Baca Juga: 2 Jalur Pendakian Gunung Argopuro: Daftar Pos, Rute dan Karakteristik Medannya
“Analisis menunjukkan peningkatan signifikan dalam efisiensi sirkulasi kendaraan dan performa operasional persimpangan. Berdasarkan bukti empiris tersebut, forum pengambil keputusan menyetujui implementasi permanen konfigurasi baru ini,” terangnya.
Rencana pengembangan mencakup peningkatan kualitas pemisah jalan tengah yang kini masih berbentuk barrier sementara menjadi taman hijau yang estetis secara bertahap. Fasilitas ini akan tetap mempertahankan celah akses sesuai keperluan manuver transportasi, dilengkapi pagar tambahan yang fleksibel, kaca pantul untuk navigasi tikungan, dan elemen pengaman jalur.
Selanjutnya, forum juga mengidentifikasi urgensi reevaluasi menyeluruh terhadap lokasi-lokasi putar balik di koridor Jalan Hayam Wuruk sampai Jalan Gajah Mada. Sistem parkir di zona tersebut juga akan mengalami reorganisasi untuk menghilangkan hambatan terhadap kelancaran mobilitas.
“Bersamaan dengan modifikasi persimpangan, kami melaksanakan tinjauan teknis komprehensif terhadap posisi area putar balik, termasuk regulasi parkir untuk menciptakan ketertiban yang optimal. Forum pengelola transportasi akan konsisten memberikan support dan evaluasi berkelanjutan terhadap manajemen mobilitas di wilayah ini,” tambah Gatot.
Perubahan Wajah Permanen sesuai Analisis
Selain itu, perwakilan DPRD Jember dari Komisi C David Handoko Seto menerangkan, putusan tersebut merupakan hasil kajian teknis melalui observasi lapangan yang mendalam.
“Agenda evaluasi final kami fokus pada strategi implementasi penutupan definitif simpang empat Argopuro.
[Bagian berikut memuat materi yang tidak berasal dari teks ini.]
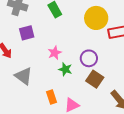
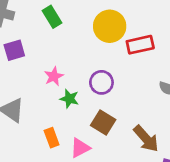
brown square: (95, 79) -> (103, 123), moved

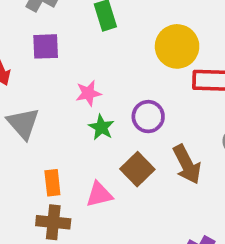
orange rectangle: (52, 138) -> (52, 183), moved
brown arrow: (146, 139) -> (187, 164), moved

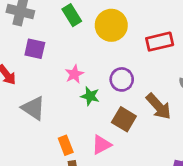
purple square: (46, 46) -> (35, 49), turned 30
yellow circle: (177, 46) -> (111, 25), moved

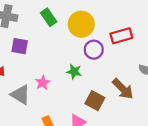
pink star: (74, 74) -> (43, 83), moved
purple circle: (122, 79) -> (94, 50), moved
green star: (90, 96) -> (74, 72), moved

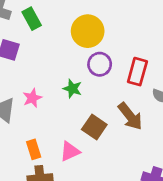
green rectangle: (49, 17) -> (32, 19), moved
red rectangle: (121, 36) -> (137, 72), moved, turned -65

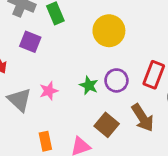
purple circle: (100, 64) -> (116, 80), moved

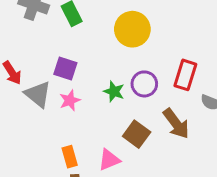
purple square: (30, 42) -> (65, 68), moved
gray triangle: (19, 100) -> (38, 94), moved

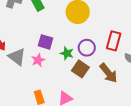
purple square: (65, 68) -> (46, 42), moved
brown square: (137, 134) -> (80, 69), moved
Setelah menganalisis aspek teknis dan data akumulatif, kami menyimpulkan bahwa persimpangan empat arah bersinyal akan dikonversi secara permanen menjadi persimpangan tiga arah tanpa sistem lampu otomatis,” jelasnya.
Menurut David, forum juga mengeluarkan serangkaian rekomendasi untuk optimalisasi aliran trafik, termasuk transformasi pembatas jalan dari pagar portable menjadi median landscape, namun tetap menyediakan akses yang dapat dibuka saat ada acara skala besar.
“Kami mengusulkan konversi barrier pusat menjadi ruang hijau kota layaknya median jalan pada umumnya, dengan tetap menyisakan celah sekitar 10-12 meter yang dapat dibuka-tutup ketika ada event besar seperti JFC atau peringatan hari penting. Kontrol pengaturan tersebut akan berada di bawah koordinasi dishub dan satuan lalu lintas,” tutupnya.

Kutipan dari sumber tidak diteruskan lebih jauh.